The Credit Suisse takeover has cemented UBS’s position as the biggest wealth manager outside North America.

But while the Credit Suisse deal has provided a shot in the arm for UBS’s wealth businesses in Europe, the Middle East and Asia — boosting assets by at least 50 per cent and contributing a decade’s worth of growth, according to Ermotti — the takeover did little for UBS’s US ambitions. Credit Suisse had abandoned the North American wealth market in 2016.

Expanding business in the US is a key priority for Khan. The Americas accounts for roughly half of UBS’s invested assets and nearly two-thirds of its advisers.

Yet in the US wealth market, UBS is far behind industry leader Morgan Stanley and also trails Wall Street rivals Bank of America and JPMorgan.

UBS’s Americas wealth business generated just $4 of profit for every $100 of revenue in the final quarter of 2023. That is only expected to rise to $10 to $15 by 2027, around half the profits margins of its big US competitors.

“The US is a major drag for UBS, whereas the rest of the wealth business is more like Morgan Stanley in terms of pre-tax margin,” said Kian Abouhossein, an analyst at JPMorgan.

BofA’s Ryan said: “If it were not for the interest in the Credit Suisse integration and related costs at the full-year results, we would have been all over the US wealth management issues because profitability has gone backwards. There is quite a lot of hard work to be done.”

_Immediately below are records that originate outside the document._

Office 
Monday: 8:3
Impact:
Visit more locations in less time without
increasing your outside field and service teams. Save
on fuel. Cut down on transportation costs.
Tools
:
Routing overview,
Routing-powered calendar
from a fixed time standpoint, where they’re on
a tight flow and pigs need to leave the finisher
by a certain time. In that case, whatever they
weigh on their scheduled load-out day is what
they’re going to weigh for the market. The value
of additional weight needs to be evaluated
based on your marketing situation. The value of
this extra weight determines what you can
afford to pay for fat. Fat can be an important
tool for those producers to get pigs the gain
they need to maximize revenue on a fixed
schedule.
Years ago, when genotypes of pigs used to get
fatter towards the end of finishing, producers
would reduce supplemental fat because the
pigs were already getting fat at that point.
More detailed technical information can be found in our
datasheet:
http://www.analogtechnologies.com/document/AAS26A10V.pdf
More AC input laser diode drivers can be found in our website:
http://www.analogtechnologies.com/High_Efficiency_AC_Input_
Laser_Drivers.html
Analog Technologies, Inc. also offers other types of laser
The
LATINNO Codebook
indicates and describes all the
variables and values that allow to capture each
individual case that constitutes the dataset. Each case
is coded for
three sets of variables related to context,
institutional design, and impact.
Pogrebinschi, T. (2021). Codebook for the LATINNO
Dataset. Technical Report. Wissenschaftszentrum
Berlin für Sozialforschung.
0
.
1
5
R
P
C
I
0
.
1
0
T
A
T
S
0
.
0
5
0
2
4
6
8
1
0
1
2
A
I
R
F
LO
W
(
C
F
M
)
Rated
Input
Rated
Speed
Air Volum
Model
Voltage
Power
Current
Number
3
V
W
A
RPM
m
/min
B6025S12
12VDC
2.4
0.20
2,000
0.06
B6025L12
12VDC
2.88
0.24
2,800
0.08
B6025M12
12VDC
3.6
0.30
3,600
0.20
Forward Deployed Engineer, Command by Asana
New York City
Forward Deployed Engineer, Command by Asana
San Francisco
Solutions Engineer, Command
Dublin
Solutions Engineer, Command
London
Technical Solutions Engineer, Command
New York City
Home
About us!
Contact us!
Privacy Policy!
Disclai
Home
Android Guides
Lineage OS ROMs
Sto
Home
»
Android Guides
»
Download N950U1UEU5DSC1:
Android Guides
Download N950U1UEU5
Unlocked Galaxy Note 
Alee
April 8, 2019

According to people involved in UBS’s plans for its US wealth business, the bank is looking to replicate moves made by Morgan Stanley in recent years.

These include maximising revenues it makes from financial advisers, lending more to customers and targeting ultra-rich clients, which it specialises in serving outside North America.

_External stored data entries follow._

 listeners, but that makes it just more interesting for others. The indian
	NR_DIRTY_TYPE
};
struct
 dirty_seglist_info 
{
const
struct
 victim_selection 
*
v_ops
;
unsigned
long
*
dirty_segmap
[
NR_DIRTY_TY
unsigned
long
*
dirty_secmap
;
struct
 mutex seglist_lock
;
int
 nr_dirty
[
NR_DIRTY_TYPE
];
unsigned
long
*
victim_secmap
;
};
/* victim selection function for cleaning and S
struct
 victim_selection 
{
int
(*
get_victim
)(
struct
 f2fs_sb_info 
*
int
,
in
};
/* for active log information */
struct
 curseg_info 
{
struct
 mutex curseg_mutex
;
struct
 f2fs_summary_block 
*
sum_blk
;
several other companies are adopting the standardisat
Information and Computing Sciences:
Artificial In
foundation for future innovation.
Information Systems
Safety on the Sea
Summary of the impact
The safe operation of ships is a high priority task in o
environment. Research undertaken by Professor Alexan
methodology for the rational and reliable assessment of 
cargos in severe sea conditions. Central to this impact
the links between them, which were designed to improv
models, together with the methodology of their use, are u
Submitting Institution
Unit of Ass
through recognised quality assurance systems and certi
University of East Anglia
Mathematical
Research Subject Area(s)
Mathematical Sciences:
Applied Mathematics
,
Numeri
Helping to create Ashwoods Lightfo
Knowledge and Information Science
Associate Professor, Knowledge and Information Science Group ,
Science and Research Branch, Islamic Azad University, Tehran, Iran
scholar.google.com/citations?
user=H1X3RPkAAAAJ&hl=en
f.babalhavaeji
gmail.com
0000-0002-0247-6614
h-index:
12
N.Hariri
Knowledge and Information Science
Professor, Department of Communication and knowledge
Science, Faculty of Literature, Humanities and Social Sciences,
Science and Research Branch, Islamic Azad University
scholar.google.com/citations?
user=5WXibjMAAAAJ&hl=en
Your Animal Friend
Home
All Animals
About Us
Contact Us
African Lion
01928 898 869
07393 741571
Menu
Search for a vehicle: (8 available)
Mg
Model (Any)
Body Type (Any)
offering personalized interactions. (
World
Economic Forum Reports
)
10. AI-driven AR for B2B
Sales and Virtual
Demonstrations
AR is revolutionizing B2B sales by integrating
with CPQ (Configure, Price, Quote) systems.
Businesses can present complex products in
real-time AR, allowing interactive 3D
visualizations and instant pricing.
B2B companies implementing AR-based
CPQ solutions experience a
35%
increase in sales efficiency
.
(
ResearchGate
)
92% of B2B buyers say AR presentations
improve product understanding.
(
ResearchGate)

The decision to bring in Morgan Stanley veterans Kelleher as chair and Naureen Hassan as head of the Americas business was no coincidence.

The hope is that UBS clients will buy more products that have lower levels of commission paid to financial advisers — such as mortgages — allowing the bank to increase its profit margins. 

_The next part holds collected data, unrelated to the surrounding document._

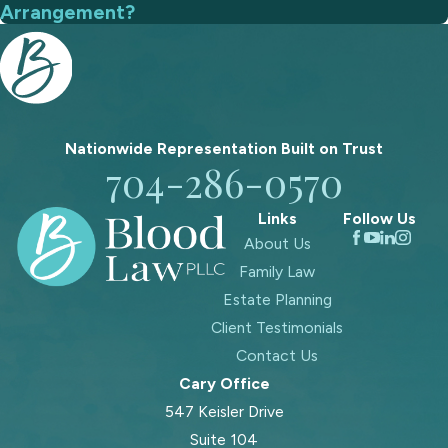
Arrangement?
Nationwide Representation Built on
Trust
704-286-0570
Links
Follow Us
About Us
Family Law
Estate Planning
Client Testimonials
Contact Us
Cary Office
547 Keisler Drive
Suite 104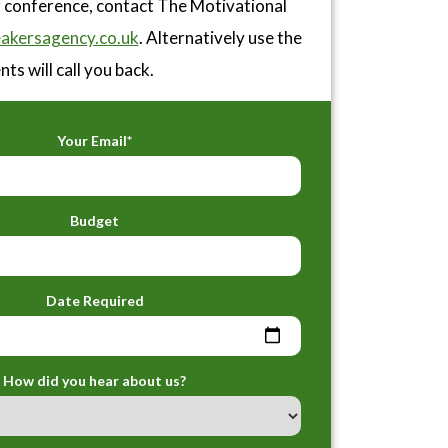
or conference, contact The Motivational
akersagency.co.uk
. Alternatively use the
ts will call you back.
Your Email*
Budget
Date Required
How did you hear about us?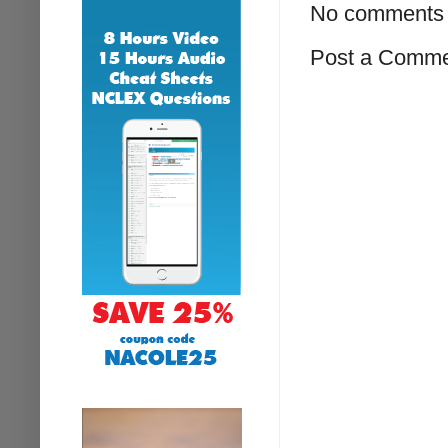
No comments 
Post a Comm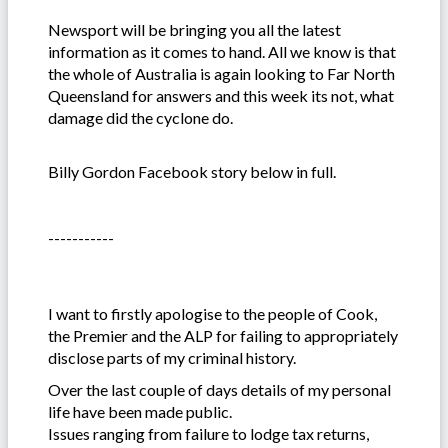
Newsport will be bringing you all the latest
information as it comes to hand. All we know is that
the whole of Australia is again looking to Far North
Queensland for answers and this week its not, what
damage did the cyclone do.
Billy Gordon Facebook story below in full.
-----------
I want to firstly apologise to the people of Cook,
the Premier and the ALP for failing to appropriately
disclose parts of my criminal history.
Over the last couple of days details of my personal
life have been made public.
Issues ranging from failure to lodge tax returns,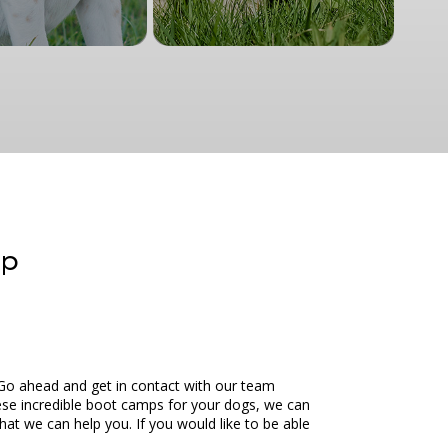
mp
Go ahead and get in contact with our team
hese incredible boot camps for your dogs, we can
at we can help you. If you would like to be able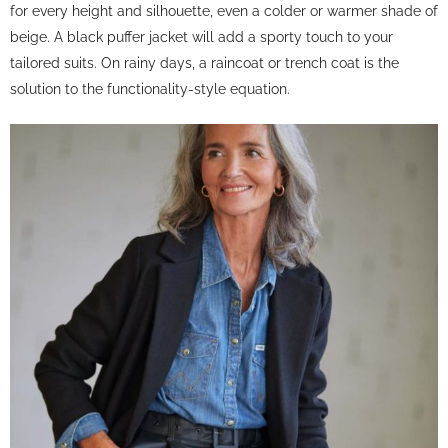
for every height and silhouette, even a colder or warmer shade of
beige. A black puffer jacket will add a sporty touch to your
tailored suits. On rainy days, a raincoat or trench coat is the
solution to the functionality-style equation.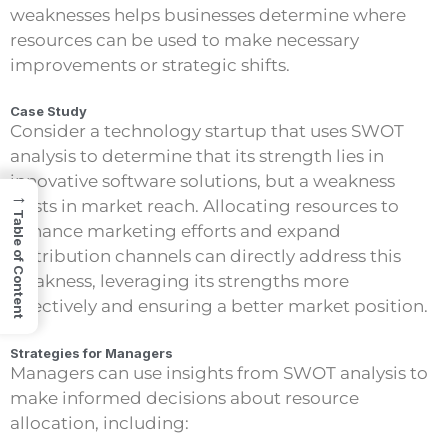
weaknesses helps businesses determine where
resources can be used to make necessary
improvements or strategic shifts.
Case Study
Consider a technology startup that uses SWOT
analysis to determine that its strength lies in
innovative software solutions, but a weakness
→
exists in market reach. Allocating resources to
Table of Content
enhance marketing efforts and expand
distribution channels can directly address this
weakness, leveraging its strengths more
effectively and ensuring a better market position.
Strategies for Managers
Managers can use insights from SWOT analysis to
make informed decisions about resource
allocation, including: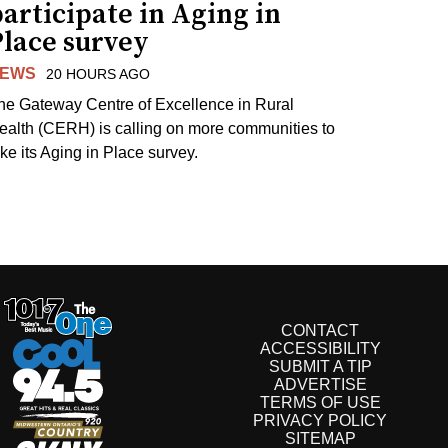
articipate in Aging in
Place survey
EWS
20 HOURS AGO
he Gateway Centre of Excellence in Rural
ealth (CERH) is calling on more communities to
ake its Aging in Place survey.
CONTACT
ACCESSIBILITY
SUBMIT A TIP
ADVERTISE
TERMS OF USE
PRIVACY POLICY
SITEMAP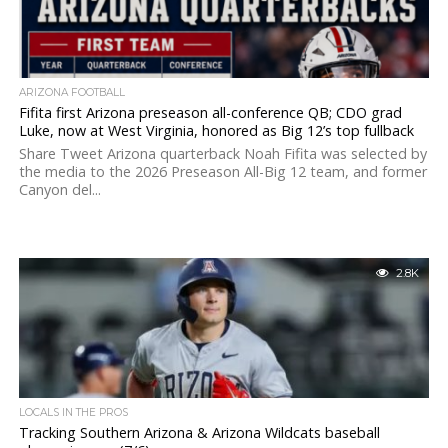
ARIZONA FOOTBALL
Fifita first Arizona preseason all-conference QB; CDO grad
Luke, now at West Virginia, honored as Big 12’s top fullback
Share Tweet Arizona quarterback Noah Fifita was selected by
the media to the 2026 Preseason All-Big 12 team, and former
Canyon del...
2.8K
LOCALS IN THE PROS
Tracking Southern Arizona & Arizona Wildcats baseball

“UBS is already one of the leaders in the attractive US wealth management market, and there are a number of levers that can and should be pulled to significantly raise UBS’s profitability there,” said Cevian’s Moss.

Longer term, analysts and investors have argued that the only way UBS will be able to mount a credible challenge to Morgan Stanley’s supremacy in the US wealth market is through buying local businesses to increase scale. But such deals would only happen after the Credit Suisse integration is complete.

People with knowledge of Khan’s plans said he viewed the US market with a seven-year time horizon. The first three to four years will be spent improving the current business, with the second period dedicated to building up scale, potentially through an acquisition or two.

“Morgan Stanley made a killing with the Smith Barney deal, and they have added to that with Solium, ETrade and Eaton Vance, giving them much more products to sell to their clients,” said Filippo Alloatti, head of financials credit at Federated Hermes, which invests in UBS bonds.

“It’s very hard to compete with that.”